This module contains some helper functions for writing XMPP "XML",
which is not real XML at all ;-( I use XML::Writer and tune it until it
creates "XML" that is accepted by most servers propably (all of the
XMPP servers I tested should work (jabberd14, jabberd2, ejabberd, googletalk).
I hope the semantics of XML::Writer don't change much over the
future, but if they do and you run into problems, please report them!
The whole "XML" concept of XMPP is fundamentally broken
anyway. It's supposed to be an subset of XML. But a subset of XML
productions is not XML. Strictly speaking you need a special XMPP
"XML" parser and writer to be 100% conformant.

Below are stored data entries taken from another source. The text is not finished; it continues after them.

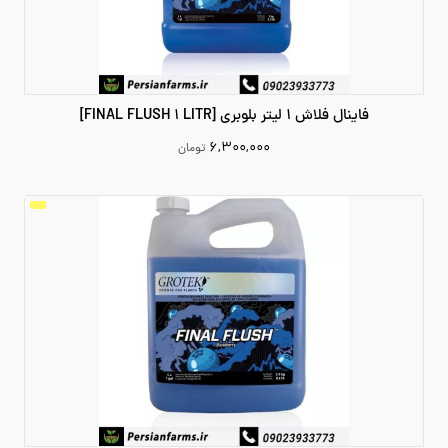
فاینال فلاش 1 لیتر بلوبری [FINAL FLUSH 1 LITR]
۶,۳۰۰,۰۰۰
تومان
6300000
افزودن به سبد خرید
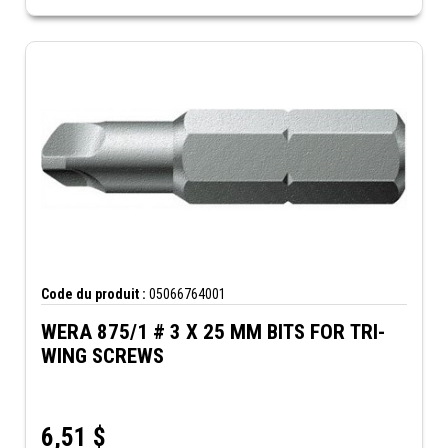
Code du produit :
05066764001
WERA 875/1 # 3 X 25 MM BITS FOR TRI-
WING SCREWS
6,51
$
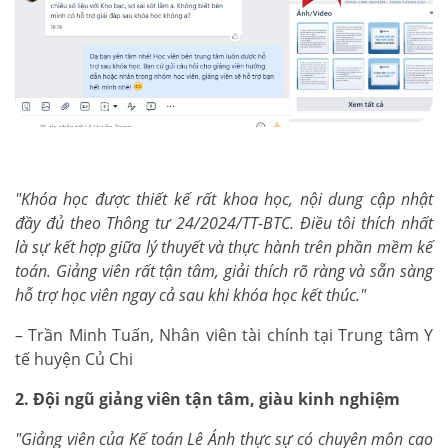
"Khóa học được thiết kế rất khoa học, nội dung cập nhật
đầy đủ theo Thông tư 24/2024/TT-BTC. Điều tôi thích nhất
là sự kết hợp giữa lý thuyết và thực hành trên phần mềm kế
toán. Giảng viên rất tận tâm, giải thích rõ ràng và sẵn sàng
hỗ trợ học viên ngay cả sau khi khóa học kết thúc."
– Trần Minh Tuấn, Nhân viên tài chính tại Trung tâm Y
tế huyện Củ Chi
2. Đội ngũ giảng viên tận tâm, giàu kinh nghiệm
"Giảng viên của Kế toán Lê Ánh thực sự có chuyên môn cao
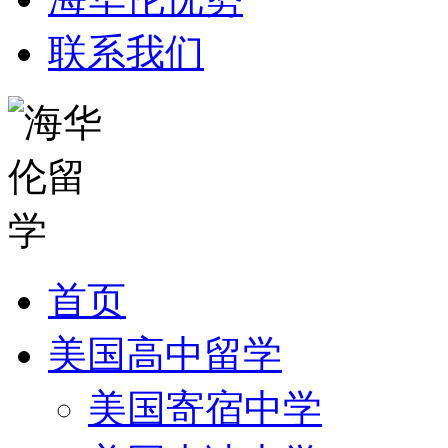
联系我们
首页
美国高中留学
美国寄宿中学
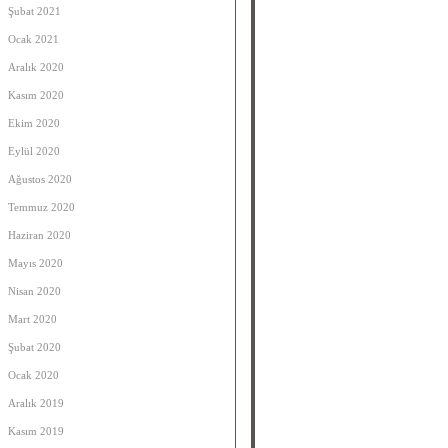
Şubat 2021
Ocak 2021
Aralık 2020
Kasım 2020
Ekim 2020
Eylül 2020
Ağustos 2020
Temmuz 2020
Haziran 2020
Mayıs 2020
Nisan 2020
Mart 2020
Şubat 2020
Ocak 2020
Aralık 2019
Kasım 2019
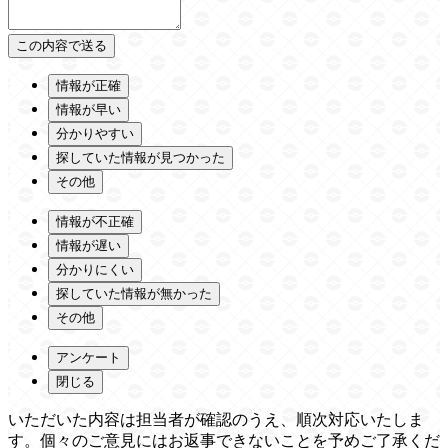
情報が正確
情報が早い
分かりやすい
探していた情報が見つかった
その他
情報が不正確
情報が遅い
分かりにくい
探していた情報が無かった
その他
アンケート
閉じる
いただいた内容は担当者が確認のうえ、順次対応いたしま
す。個々のご意見にはお返事できないことを予めご了承くだ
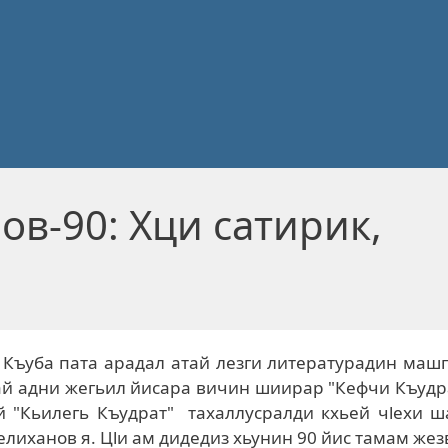
ов-90: Хци сатирик,
 Къуба пата арадал атай лезги литературадин маш
й адни жегьил йисара вичин шиирар "Кефчи Къудр
й "Кьилегь Къудрат" тахаллусралди кхьей чlехи 
елиханов я. Цlи ам дидедиз хьунин 90 йис тамам жез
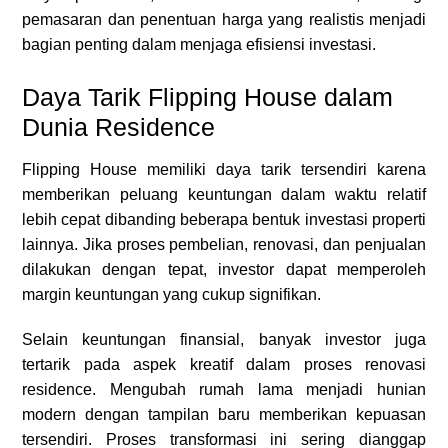
pemasaran dan penentuan harga yang realistis menjadi
bagian penting dalam menjaga efisiensi investasi.
Daya Tarik Flipping House dalam
Dunia Residence
Flipping House memiliki daya tarik tersendiri karena
memberikan peluang keuntungan dalam waktu relatif
lebih cepat dibanding beberapa bentuk investasi properti
lainnya. Jika proses pembelian, renovasi, dan penjualan
dilakukan dengan tepat, investor dapat memperoleh
margin keuntungan yang cukup signifikan.
Selain keuntungan finansial, banyak investor juga
tertarik pada aspek kreatif dalam proses renovasi
residence. Mengubah rumah lama menjadi hunian
modern dengan tampilan baru memberikan kepuasan
tersendiri. Proses transformasi ini sering dianggap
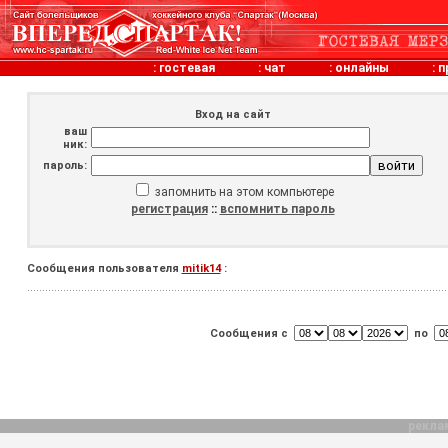
:
гостевая
:
чат
:
онлайны
:
п
Вход на сайт
ваш
ник:
пароль:
запомнить на этом компьютере
регистрация
::
вспомнить пароль
Сообщения пользователя
mitik14
:
Сообщения с
по
рекла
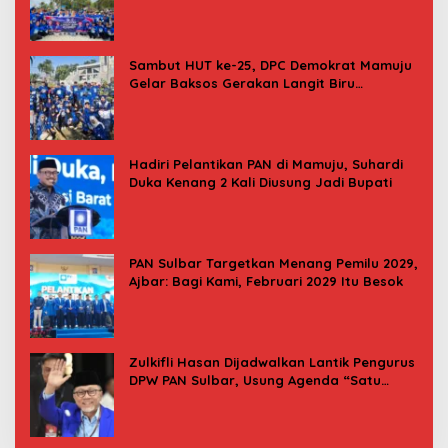
Donor Darah
Sambut HUT ke-25, DPC Demokrat Mamuju
Gelar Baksos Gerakan Langit Biru
Indonesia Asri
Hadiri Pelantikan PAN di Mamuju, Suhardi
Duka Kenang 2 Kali Diusung Jadi Bupati
PAN Sulbar Targetkan Menang Pemilu 2029,
Ajbar: Bagi Kami, Februari 2029 Itu Besok
Zulkifli Hasan Dijadwalkan Lantik Pengurus
DPW PAN Sulbar, Usung Agenda “Satu
Tekad Bantu Rakyat”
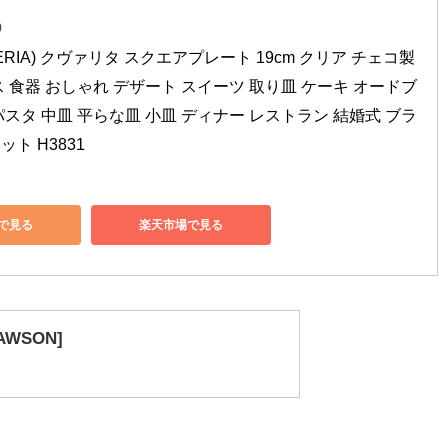
)
RIA) クヴァリタ スクエアプレート 19cm クリア チェコ製 
ス 食器 おしゃれ デザート スイーツ 取り皿 ケーキ オードブ
パスタ 中皿 平らな皿 小皿 ディナー レストラン 結婚式 ブラ
ト H3831
nで見る
楽天市場で見る
AWSON]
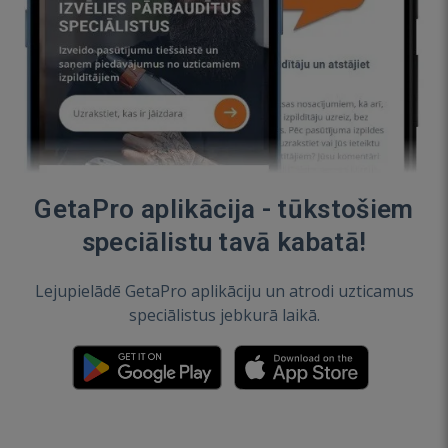
GetaPro aplikācija - tūkstošiem
speciālistu tavā kabatā!
Lejupielādē GetaPro aplikāciju un atrodi uzticamus
speciālistus jebkurā laikā.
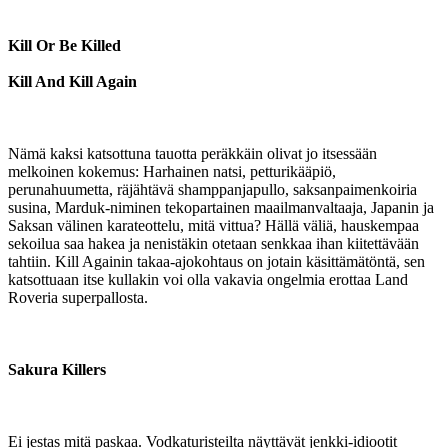
Kill Or Be Killed
Kill And Kill Again
Nämä kaksi katsottuna tauotta peräkkäin olivat jo itsessään
melkoinen kokemus: Harhainen natsi, petturikääpiö,
perunahuumetta, räjähtävä shamppanjapullo, saksanpaimenkoiria
susina, Marduk-niminen tekopartainen maailmanvaltaaja, Japanin ja
Saksan välinen karateottelu, mitä vittua? Hällä väliä, hauskempaa
sekoilua saa hakea ja nenistäkin otetaan senkkaa ihan kiitettävään
tahtiin. Kill Againin takaa-ajokohtaus on jotain käsittämätöntä, sen
katsottuaan itse kullakin voi olla vakavia ongelmia erottaa Land
Roveria superpallosta.
Sakura Killers
Ei jestas mitä paskaa. Vodkaturisteilta näyttävät jenkki-idiootit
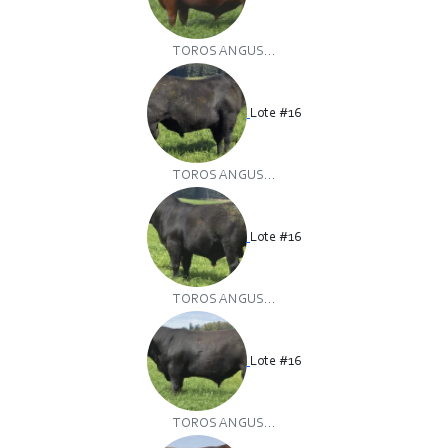
TOROS ANGUS...
Lote #16
TOROS ANGUS...
Lote #16
TOROS ANGUS...
Lote #16
TOROS ANGUS...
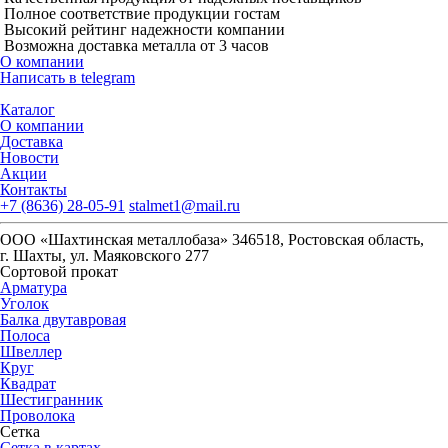
Полное соответствие продукции гостам
Высокий рейтинг надежности компании
Возможна доставка металла от 3 часов
О компании
Написать в telegram
Каталог
О компании
Доставка
Новости
Акции
Контакты
+7 (8636) 28-05-91
stalmet1@mail.ru
ООО «Шахтинская металлобаза» 346518, Ростовская область,
г. Шахты, ул. Маяковского 277
Сортовой прокат
Арматура
Уголок
Балка двутавровая
Полоса
Швеллер
Круг
Квадрат
Шестигранник
Проволока
Сетка
Сетка в картах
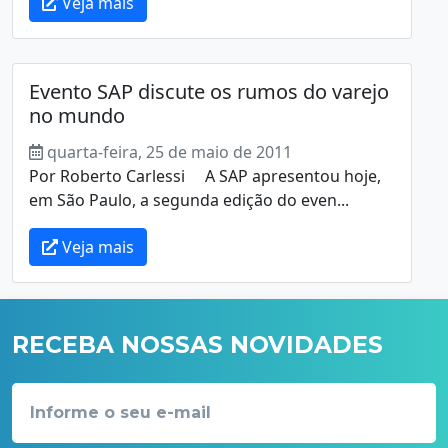
Veja mais
Evento SAP discute os rumos do varejo
no mundo
quarta-feira, 25 de maio de 2011
Por Roberto Carlessi A SAP apresentou hoje,
em São Paulo, a segunda edição do even...
Veja mais
RECEBA NOSSAS NOVIDADES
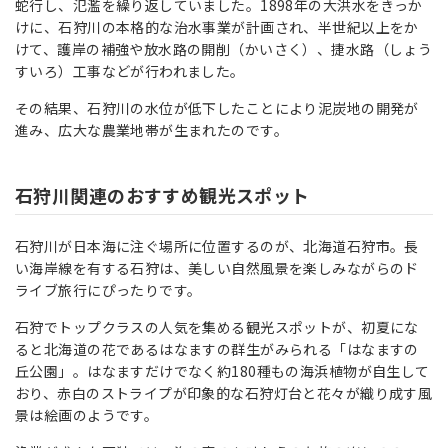
蛇行し、氾濫を繰り返していました。1898年の大洪水をきっか
けに、石狩川の本格的な治水事業が計画され、半世紀以上をか
けて、護岸の補強や放水路の開削（かいさく）、捷水路（しょう
すいろ）工事などが行われました。
その結果、石狩川の水位が低下したことにより泥炭地の開発が
進み、広大な農業地帯が生まれたのです。
石狩川関連のおすすめ観光スポット
石狩川が日本海に注ぐ場所に位置するのが、北海道石狩市。長
い海岸線を有する石狩は、美しい自然風景を楽しみながらのド
ライブ旅行にぴったりです。
石狩でトップクラスの人気を集める観光スポットが、初夏にな
ると北海道の花であるはなますの群生がみられる「はなますの
丘公園」。はなますだけでなく約180種もの海浜植物が自生して
おり、赤白のストライプが印象的な石狩灯台と花々が織り成す風
景は絵画のようです。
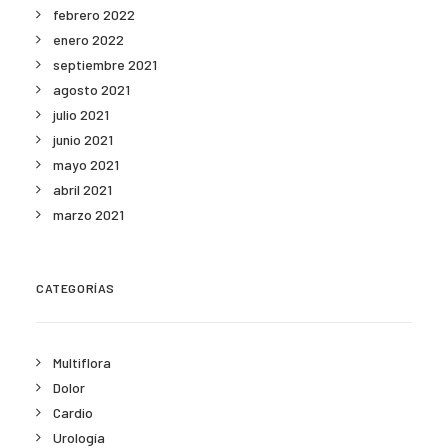
febrero 2022
enero 2022
septiembre 2021
agosto 2021
julio 2021
junio 2021
mayo 2021
abril 2021
marzo 2021
CATEGORÍAS
Multiflora
Dolor
Cardio
Urología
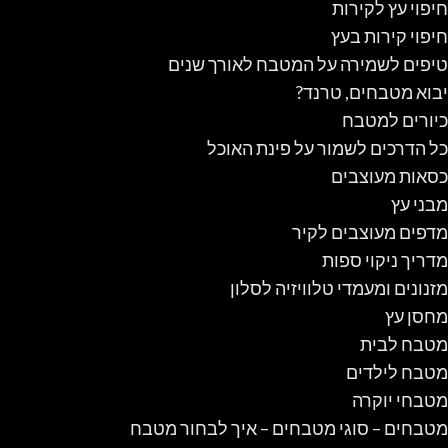
חיפוי עץ לקירות
חיפוי קירות בעץ
טיפים לשמירה על המטבח לאורך שנים
יבוא מטבחים, טרנד?
כיורים למטבח
כל הדרכים לשמור על פינת האוכל
כסאות מעוצבים
מבני עץ
מדפים מעוצבים לקיר
מדריך ניקוי ספות
מזנונים ומעמדי טלוויזיה לסלון
מחסן עץ
מטבח לבית
מטבח לילדים
מטבחי יוקרה
מטבחים – סוגי מטבחים – איך לבחור מטבח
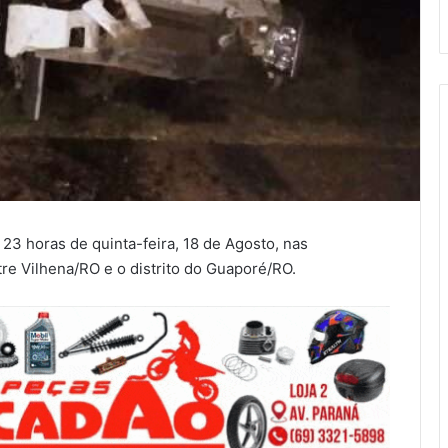
 23 horas de quinta-feira, 18 de Agosto, nas
re Vilhena/RO e o distrito do Guaporé/RO.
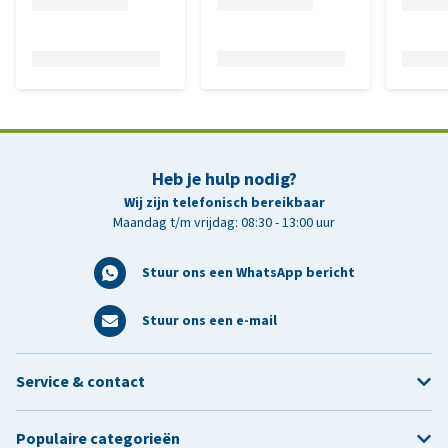
Heb je hulp nodig?
Wij zijn telefonisch bereikbaar
Maandag t/m vrijdag: 08:30 - 13:00 uur
Stuur ons een WhatsApp bericht
Stuur ons een e-mail
Service & contact
Populaire categorieën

On top of that XMPP requires you to parse these partial
"XML" documents. But a partial XML document is not well-formed,
heck, it's not even a XML document!. And a parser should bail out with an
error. But XMPP doesn't care, it just relies on implementation dependend
behaviour of chunked parsing modes for SAX parsing. This functionality isn't
even specified by the XML recommendation in any way. The recommendation even
says that it's undefined what happens if you process not-well-formed XML
documents.
But I try to be as "XML" XMPP conformant as possible (it
should be around 99-100%). But it's hard to say what XML is conformant, as
the specifications of XMPP "XML" and XML are contradicting. For
example XMPP also says you only have to generated and accept utf-8 encodings
of XML, but the XML recommendation says that each parser has to accept utf-8
and utf-16. So, what do you do? Do you use a XML conformant parser or
do you write your own?
I'm using XML::Parser::Expat because expat knows how to parse
broken (aka 'partial') "XML" documents, as XMPP requires. Another
argument is that if you capture a XMPP conversation to the end, and even if
a '</stream:stream>' tag was captured, you wont have a valid XML
document. The problem is that you have to resent a <stream> tag after
TLS and SASL authentication each! Awww... I'm repeating myself.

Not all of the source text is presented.